Vorschlag der CSU Anreize zum Abnehmen

Fast jeder vierte Mensch in Deutschland ist fettleibig. Die CSU fürchtet, dass deshalb das Gesundheitssystem langfristig kollabieren wird. Abnehmen soll leichter werden, findet die CSU - und fordert ein Millionenprogramm gegen den Speck.

Von Guido Bohsem

Wer Johannes Singhammer in seinem Berliner Büro besucht, darf sich freuen. Der CSU-Mann bietet eigentlich immer etwas Leckeres an, Kuchen zum Beispiel oder Croissants - gerne auch die mit Schokofüllung. Womit man eigentlich auch gleich bei der Sache ist, die den 59-jährigen Gesundheitsexperten in diesen Tagen umtreibt.

Adipositas: Fast jeder vierte Deutsche ist krankhaft fettleibig.

(Foto: dpa)

Singhammer sorgt die Dickleibigkeit der Deutschen. Und deshalb will er in dem Präventionsgesetz der Koalition unbedingt auch eine Regelung unterbringen, die seinen schwergewichtigen Landsleuten das Abnehmen leichter macht. "Wir müssen das jetzt angehen", kündigte der stellvertretende Unions-Fraktionschef am Montag an. Ansonsten stehe das Gesundheitssystem in zehn bis zwanzig Jahren vor dem Kollaps, ausgelöst durch zu viele zu dicke Menschen. "Der Anstieg der Dickleibigkeit in den letzten Jahren ist beängstigend", sagte der große und offenkundig normal-gewichtige CSU-Politiker.

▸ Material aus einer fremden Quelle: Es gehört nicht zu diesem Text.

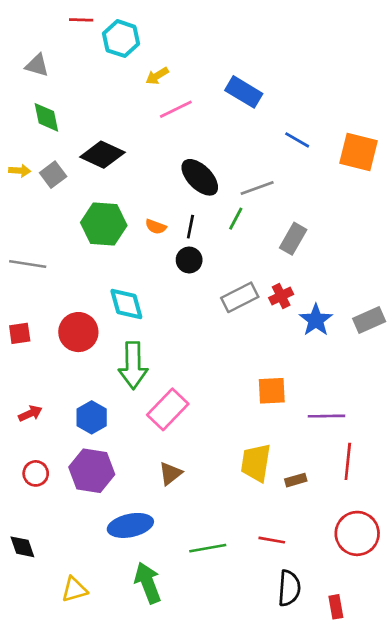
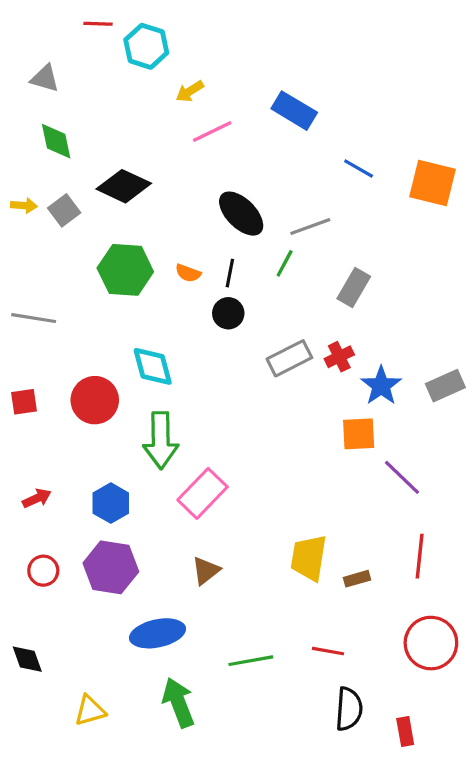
orange square: (272, 391) -> (359, 434), moved
purple line: (326, 416) -> (402, 477), moved, turned 45

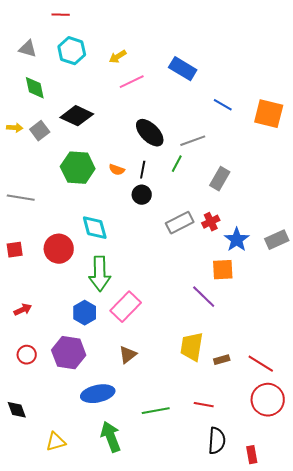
cyan hexagon: (146, 46) -> (72, 51), moved
purple line: (402, 477) -> (204, 297), moved
blue hexagon: (111, 503) -> (85, 313), moved
red line: (420, 556) -> (261, 364), moved, turned -64

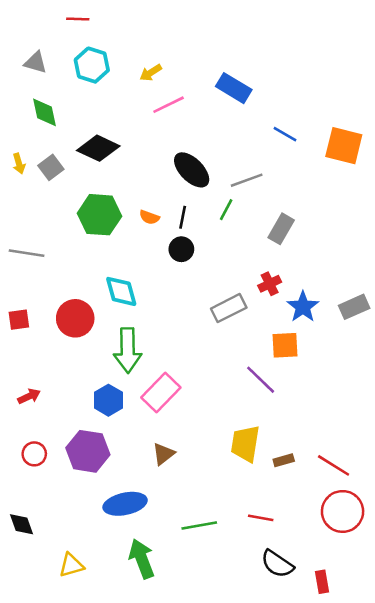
yellow arrow: (15, 128) -> (19, 164), turned 70
gray rectangle: (180, 223) -> (229, 308), moved
black semicircle: (217, 441) -> (277, 564), turned 120

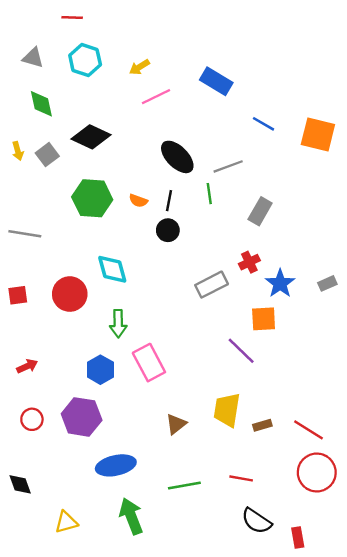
green line: (226, 210) -> (209, 194), turned -36
gray rectangle: (354, 307) -> (327, 283), size x0.7
green arrow: (128, 350) -> (118, 324), size x0.7
pink rectangle: (161, 393) -> (149, 363), turned -72
brown triangle: (163, 454) -> (176, 424), moved

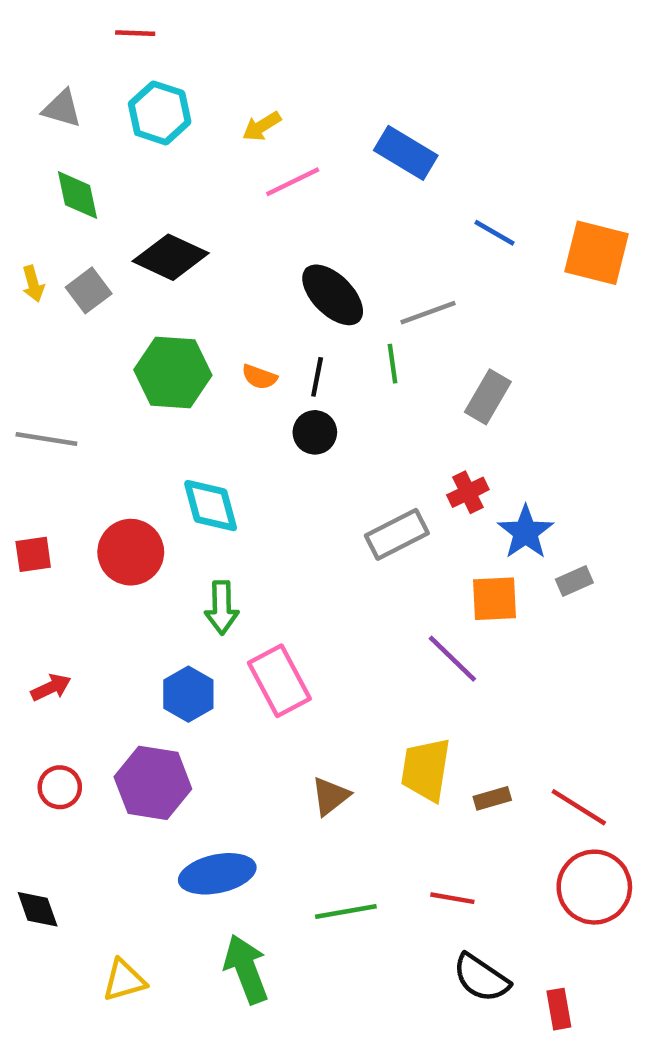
gray rectangle: (327, 283) -> (574, 581), moved

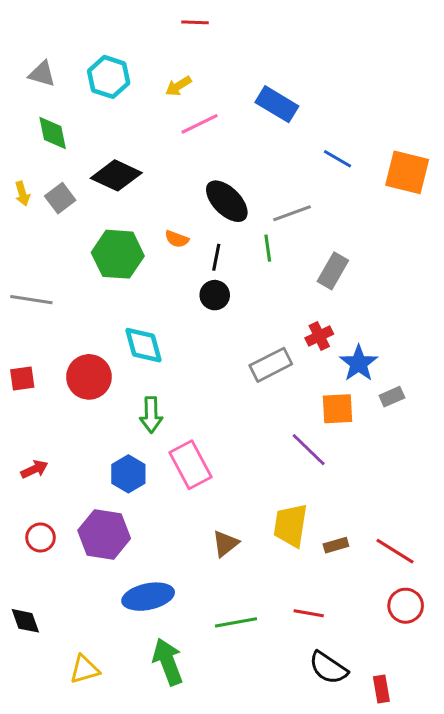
red line: (135, 33) -> (195, 22), moved
orange semicircle: (259, 377) -> (177, 239), moved
red circle: (594, 887) -> (406, 606), size x0.7

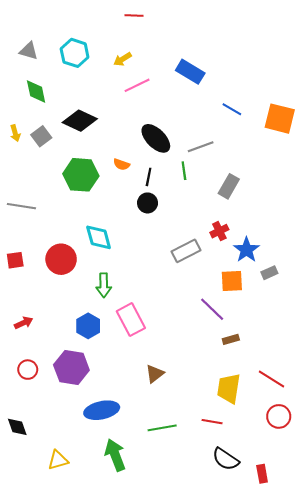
yellow trapezoid: (290, 525) -> (229, 388), moved
brown rectangle: (336, 545) -> (231, 339), moved

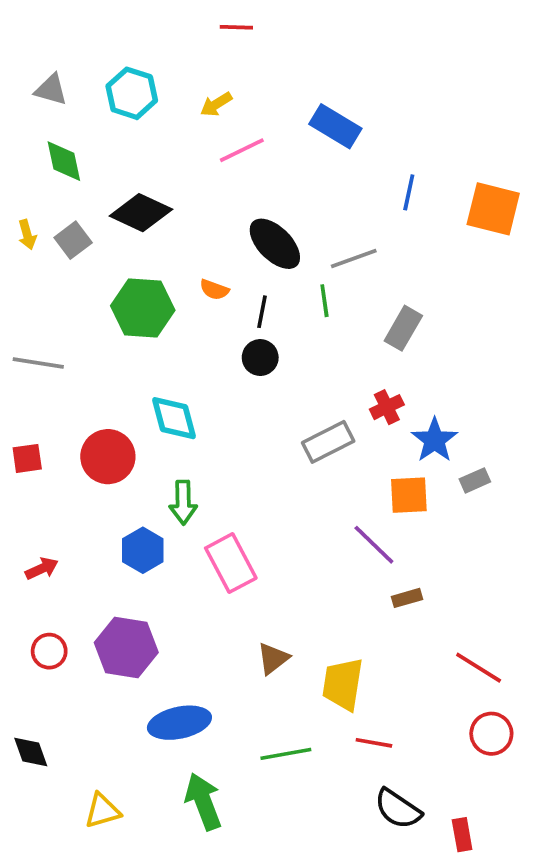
blue line: (232, 109) -> (409, 192), turned 72
blue hexagon: (88, 326) -> (143, 550), moved
yellow trapezoid: (229, 388) -> (343, 684), moved

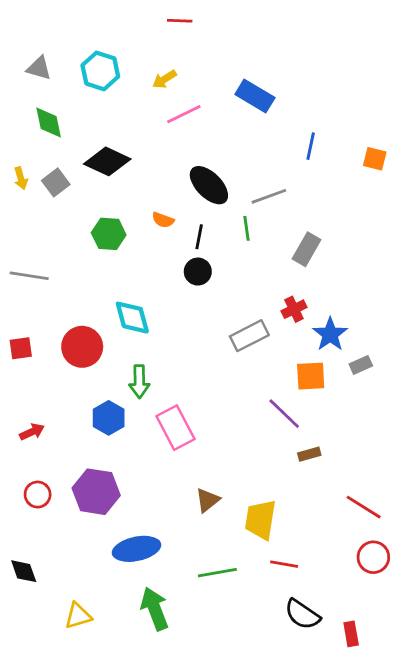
orange square: (493, 209) -> (375, 159), size x0.6
green hexagon: (143, 308) -> (109, 234), size x0.7

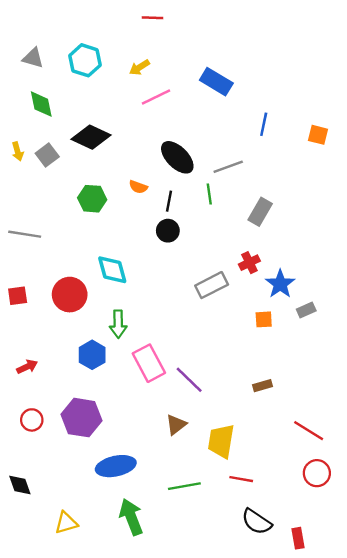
orange square: (311, 376) -> (264, 319), size x0.7
purple line: (284, 414) -> (189, 380), moved

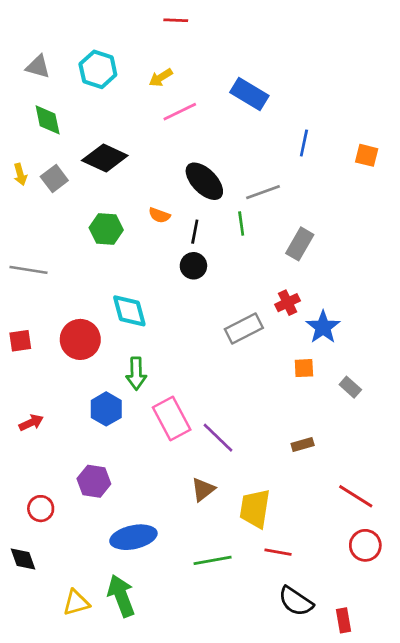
gray rectangle: (306, 310) -> (350, 387), moved, turned 66
purple hexagon: (81, 418) -> (94, 481), size x0.7
red circle: (32, 420) -> (41, 509), moved
green arrow: (131, 517) -> (121, 596), moved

In internationalen Vergleichen gehören die Deutschen zu den Dicksten. Laut Studie zur Gesundheit Erwachsener in Deutschland (DEGSI) sind unter den 18- bis 79-Jährigen 67,1 Prozent der Männer und 53 Prozent der Frauen übergewichtig. Diese Zahl ist seit Jahren mehr oder weniger konstant. Besorgniserregender ist, dass 23,3 Prozent der Männer und 23,9 Prozent der Frauen krankhaft fettleibig sind - im Vergleich zur Vorgängerstudie von 1998 ist das vor allem bei den Männern ein deutlicher Anstieg von 4,4 Punkten.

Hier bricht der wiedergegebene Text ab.